JAKARTA – Banyak orang memperhatikan bahwa aksara Thailand memiliki kemiripan bentuk dengan aksara Jawa. Kesamaan ini bukan kebetulan, melainkan karena keduanya berasal dari akar sejarah yang sama, yaitu aksara Pallawa dari India Selatan yang menyebar ke Asia Tenggara sejak abad ke-4 hingga abad ke-8 Masehi.
Melansir Majalah Scroll.in, aksara-aksara di Asia Tenggara seperti Jawa, Sumatra, Bali, Thailand, Myanmar, Laos, dan Kamboja semuanya diturunkan dari aksara Pallawa. Aksara ini digunakan pada masa Dinasti Pallawa (sekitar abad ke-3 hingga ke-9 Masehi) di India Selatan, dan awalnya dipakai untuk menulis prasasti berbahasa Sanskerta maupun Prakrit.

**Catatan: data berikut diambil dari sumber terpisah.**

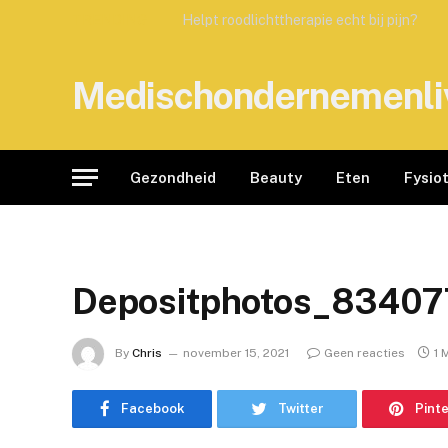
TRENDING
Helpt roodlichttherapie echt bij pijn?
Medischondernemenli
Gezondheid
Beauty
Eten
Fysio
Depositphotos_83407
By
Chris
november 15, 2021
Geen reacties
1 
Facebook
Twitter
Pint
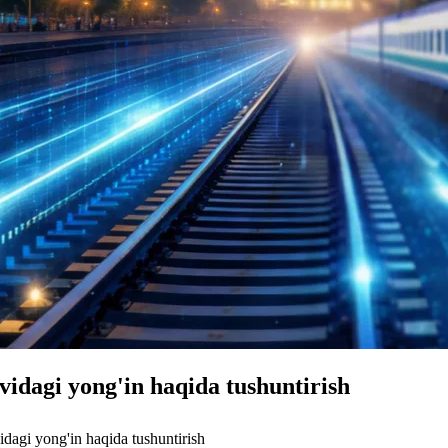
idagi yong'in haqida tushuntirish
agi yong'in haqida tushuntirish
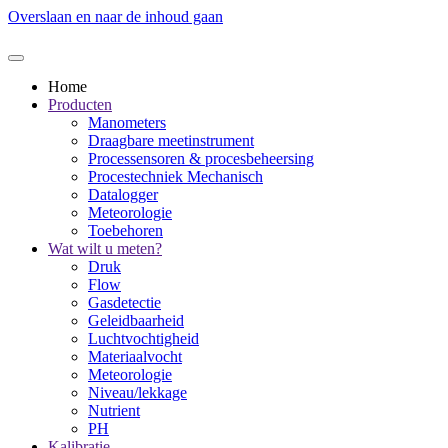
Overslaan en naar de inhoud gaan
Home
Producten
Manometers
Draagbare meetinstrument
Processensoren & procesbeheersing
Procestechniek Mechanisch
Datalogger
Meteorologie
Toebehoren
Wat wilt u meten?
Druk
Flow
Gasdetectie
Geleidbaarheid
Luchtvochtigheid
Materiaalvocht
Meteorologie
Niveau/lekkage
Nutrient
PH
Kalibratie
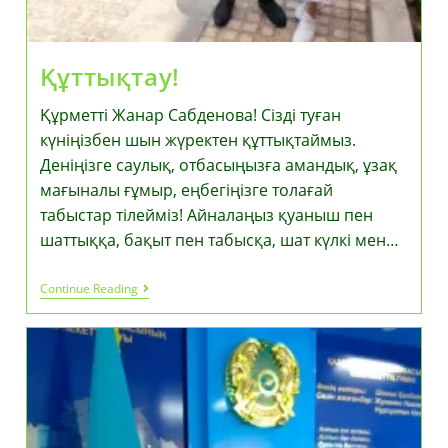
Құттықтау!
Құрметті Жанар Сабденова! Сізді туған
күніңізбен шын жүректен құттықтаймыз.
Деніңізге саулық, отбасыңызға амандық, ұзақ
мағыналы ғұмыр, еңбегіңізге толағай
табыстар тілейміз! Айналаңыз қуаныш пен
шаттыққа, бақыт пен табысқа, шат күлкі мен…
Құттықтау!
Continue Reading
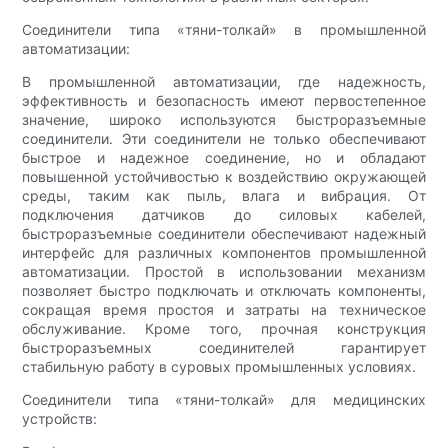
Соединители типа «тяни-толкай» в промышленной
автоматизации:
В промышленной автоматизации, где надежность,
эффективность и безопасность имеют первостепенное
значение, широко используются быстроразъемные
соединители. Эти соединители не только обеспечивают
быстрое и надежное соединение, но и обладают
повышенной устойчивостью к воздействию окружающей
среды, таким как пыль, влага и вибрация. От
подключения датчиков до силовых кабелей,
быстроразъемные соединители обеспечивают надежный
интерфейс для различных компонентов промышленной
автоматизации. Простой в использовании механизм
позволяет быстро подключать и отключать компоненты,
сокращая время простоя и затраты на техническое
обслуживание. Кроме того, прочная конструкция
быстроразъемных соединителей гарантирует
стабильную работу в суровых промышленных условиях.
Соединители типа «тяни-толкай» для медицинских
устройств:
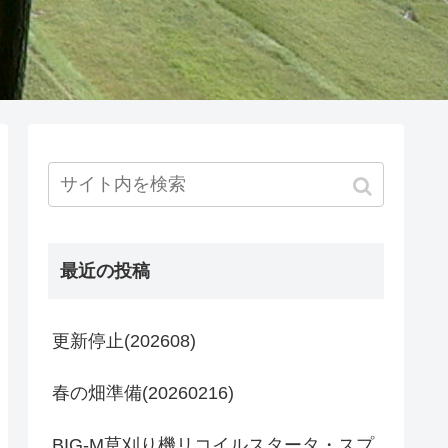
最近の投稿
更新停止(202608)
春の畑準備(20260216)
BIG-M草刈り機リコイルスタータ・スプ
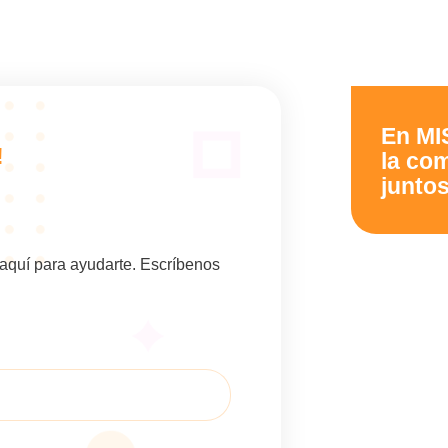
En MI
!
la co
juntos
aquí para ayudarte. Escríbenos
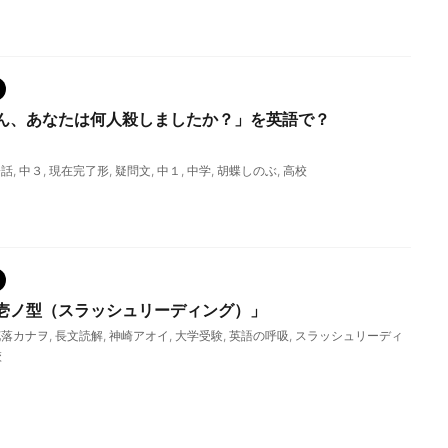
ん、あなたは何人殺しましたか？」を英語で？
会話
,
中３
,
現在完了形
,
疑問文
,
中１
,
中学
,
胡蝶しのぶ
,
高校
壱ノ型（スラッシュリーディング）」
花落カナヲ
,
長文読解
,
神崎アオイ
,
大学受験
,
英語の呼吸
,
スラッシュリーディ
校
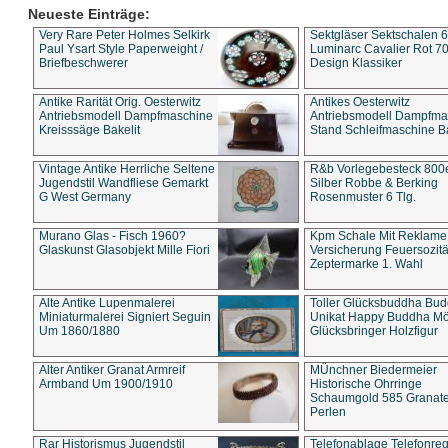
Neueste Einträge:
Very Rare Peter Holmes Selkirk
Sektgläser Sektschalen 
Paul Ysart Style Paperweight /
Luminarc Cavalier Rot 70
Briefbeschwerer
Design Klassiker
Antike Rarität Orig. Oesterwitz
Antikes Oesterwitz
Antriebsmodell Dampfmaschine
Antriebsmodell Dampfma
Kreisssäge Bakelit
Stand Schleifmaschine Ba
Vintage Antike Herrliche Seltene
R&b Vorlegebesteck 800
Jugendstil Wandfliese Gemarkt
Silber Robbe & Berking
G West Germany
Rosenmuster 6 Tlg.
Murano Glas - Fisch 1960?
Kpm Schale Mit Reklame
Glaskunst Glasobjekt Mille Fiori
Versicherung Feuersozitä
Zeptermarke 1. Wahl
Alte Antike Lupenmalerei
Toller Glücksbuddha Bu
Miniaturmalerei Signiert Seguin
Unikat Happy Buddha M
Um 1860/1880
Glücksbringer Holzfigur
Alter Antiker Granat Armreif
MÜnchner Biedermeier
Armband Um 1900/1910
Historische Ohrringe
Schaumgold 585 Granate 
Perlen
Rar Historismus Jugendstil
Telefonablage Telefonreg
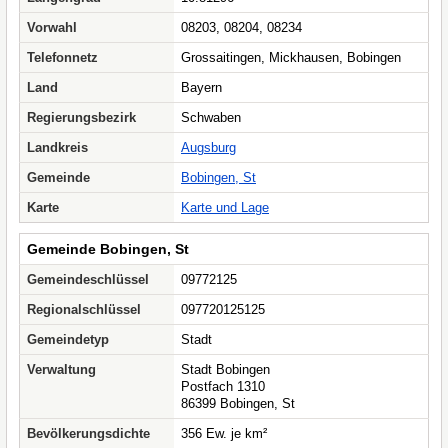
Vorwahl
08203, 08204, 08234
Telefonnetz
Grossaitingen, Mickhausen, Bobingen
Land
Bayern
Regierungsbezirk
Schwaben
Landkreis
Augsburg
Gemeinde
Bobingen, St
Karte
Karte und Lage
Gemeinde Bobingen, St
Gemeindeschlüssel
09772125
Regionalschlüssel
097720125125
Gemeindetyp
Stadt
Verwaltung
Stadt Bobingen
Postfach 1310
86399 Bobingen, St
Bevölkerungsdichte
356 Ew. je km²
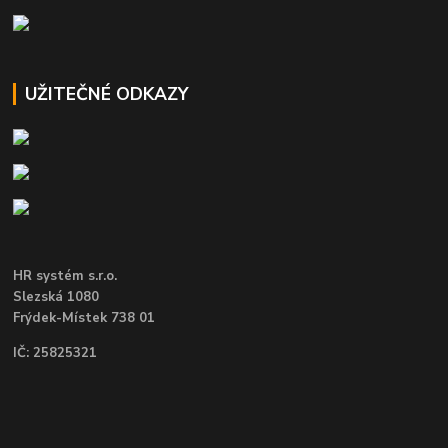
UŽITEČNÉ ODKAZY
HR systém s.r.o.
Slezská 1080
Frýdek-Místek 738 01
IČ: 25825321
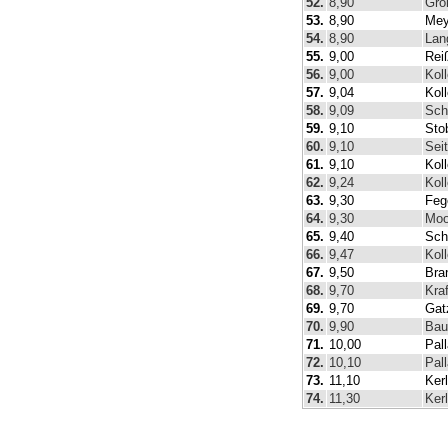
52.
8,90
Gro
53.
8,90
Mey
54.
8,90
Lan
55.
9,00
Rei
56.
9,00
Kol
57.
9,04
Kol
58.
9,09
Sch
59.
9,10
Sto
60.
9,10
Seit
61.
9,10
Kol
62.
9,24
Kol
63.
9,30
Feg
64.
9,30
Moo
65.
9,40
Sch
66.
9,47
Kol
67.
9,50
Bra
68.
9,70
Kra
69.
9,70
Gat
70.
9,90
Bau
71.
10,00
Pall
72.
10,10
Pall
73.
11,10
Ker
74.
11,30
Ker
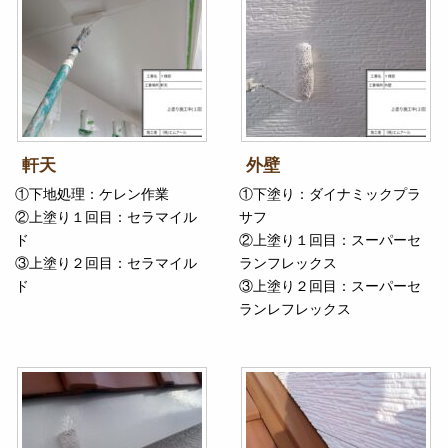
軒天
外壁
①下地処理：ケレン作業
①下塗り：ダイナミックプラ
②上塗り１回目：セラマイル
サフ
ド
②上塗り１回目：スーパーセ
③上塗り２回目：セラマイル
ランフレックス
ド
③上塗り２回目：スーパーセ
ランレフレックス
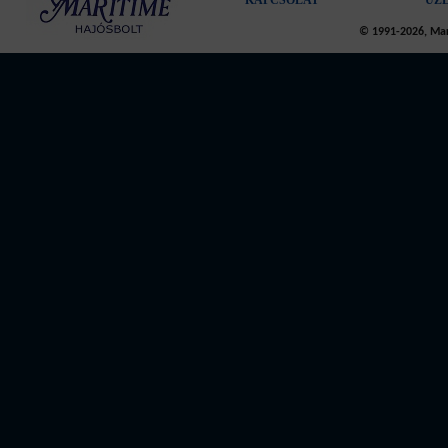
KAPCSOLAT
ÜZ
© 1991-2026, Mari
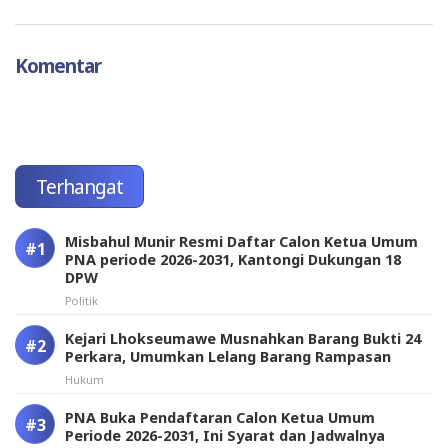
Komentar
Terhangat
Misbahul Munir Resmi Daftar Calon Ketua Umum
PNA periode 2026-2031, Kantongi Dukungan 18
DPW
Politik
Kejari Lhokseumawe Musnahkan Barang Bukti 24
Perkara, Umumkan Lelang Barang Rampasan
Hukum
PNA Buka Pendaftaran Calon Ketua Umum
Periode 2026-2031, Ini Syarat dan Jadwalnya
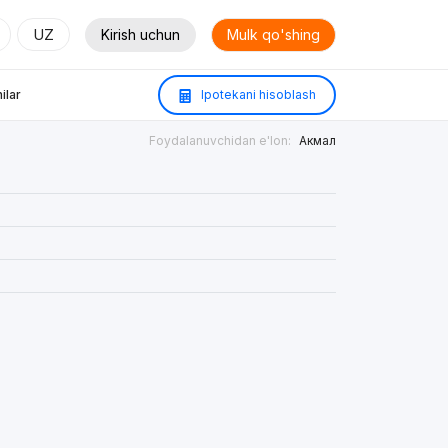
UZ
Kirish uchun
Mulk qo'shing
ilar
Ipotekani hisoblash
Foydalanuvchidan e'lon:
Акмал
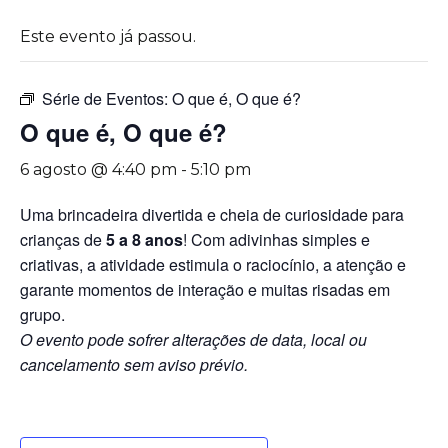
Este evento já passou.
Série de Eventos:
O que é, O que é?
O que é, O que é?
6 agosto @ 4:40 pm
-
5:10 pm
Uma brincadeira divertida e cheia de curiosidade para
crianças de
5 a 8 anos
! Com adivinhas simples e
criativas, a atividade estimula o raciocínio, a atenção e
garante momentos de interação e muitas risadas em
grupo.
O evento pode sofrer alterações de data, local ou
cancelamento sem aviso prévio.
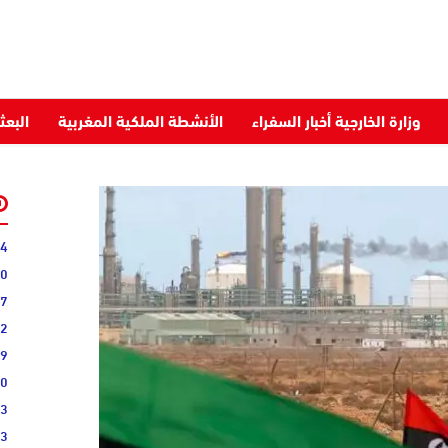
وزارة الخارجية أخبار السفراء
الأنشطة الملكية المغربية
البعث
34
40
07
22
09
00
03
43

Aksara Pallawa menyebar ke Asia Tenggara melalui para pedagang, pendeta, dan pelajar, khususnya selama masa pemerintahan Raja Mahendravarman I (600–630 Masehi). Di Kamboja, Pallawa melahirkan aksara Khmer Kuno yang kemudian menjadi dasar aksara Thai. Di Jawa, Pallawa berkembang menjadi aksara Kawi yang selanjutnya menurunkan aksara Jawa modern (hanacaraka).
Jejak Pallawa dapat dilihat pada prasasti kuno di India, Myanmar, Kamboja, hingga Indonesia. Di Kamboja, aksara Khmer Kuno digunakan sejak abad ke-7 Masehi dan menyebar ke Laos serta wilayah Thailand utara. Aksara Khmer inilah yang kemudian menjadi dasar penciptaan aksara Sukhothai oleh Raja Ramkhamhaeng pada abad ke-13, yang berkembang menjadi aksara Thai modern.
Di Jawa, prasasti tertua dengan aksara Pallawa ditemukan di Tarumanagara (abad ke-5) dan Kutai (abad ke-5). Seiring waktu, aksara ini berkembang menjadi aksara Kawi (sekitar abad ke-8), lalu berubah menjadi aksara Jawa yang masih dikenal hingga kini.
Secara visual, aksara Jawa dan Thai sama-sama berbentuk melengkung. Hal ini dipengaruhi media tulis pada masa lalu, yakni daun lontar atau daun palem, yang tidak memungkinkan banyak goresan lurus karena mudah merobek permukaan.
Selain itu, keduanya menggunakan prinsip abugida – setiap huruf konsonan mengandung vokal bawaan, sementara vokal lain ditambahkan melalui tanda diakritik. Misalnya, vokal ditulis di atas konsonan, sedangkan vokal u ditulis di bawah, baik dalam aksara Jawa maupun Thai.
Meski mirip, aksara Thai dan Jawa berkembang sesuai kebutuhan bahasanya masing-masing. Aksara Thai memiliki 44 konsonan dan 4 tanda nada untuk menyesuaikan dengan sistem nada bahasa Thai. Sementara itu, aksara Jawa tidak mengenal nada, tetapi memiliki sistem pasangan untuk menulis gugus konsonan serta aksara khusus seperti swara (huruf vokal independen).
Sejarawan Jan Wisseman Christie (1998) menulis bahwa masuknya Hindu-Buddha dari India Selatan membawa serta bahasa Sanskerta dan Pali ke Asia Tenggara. Agama dan teks keagamaan inilah yang menjadi jalur utama penyebaran aksara Pallawa. Menariknya, bahasa-bahasa India Selatan sendiri tidak ikut terbawa; yang berkembang adalah bahasa lokal Asia Tenggara yang dituliskan dengan huruf turunan Pallawa.
Huruf Thailand dan aksara Jawa tampak mirip karena keduanya “saudara jauh” yang sama-sama merupakan keturunan dari aksara Pallawa India. Mereka berkembang di wilayah berbeda, tetapi tetap menyimpan ciri khas warisan yang sama.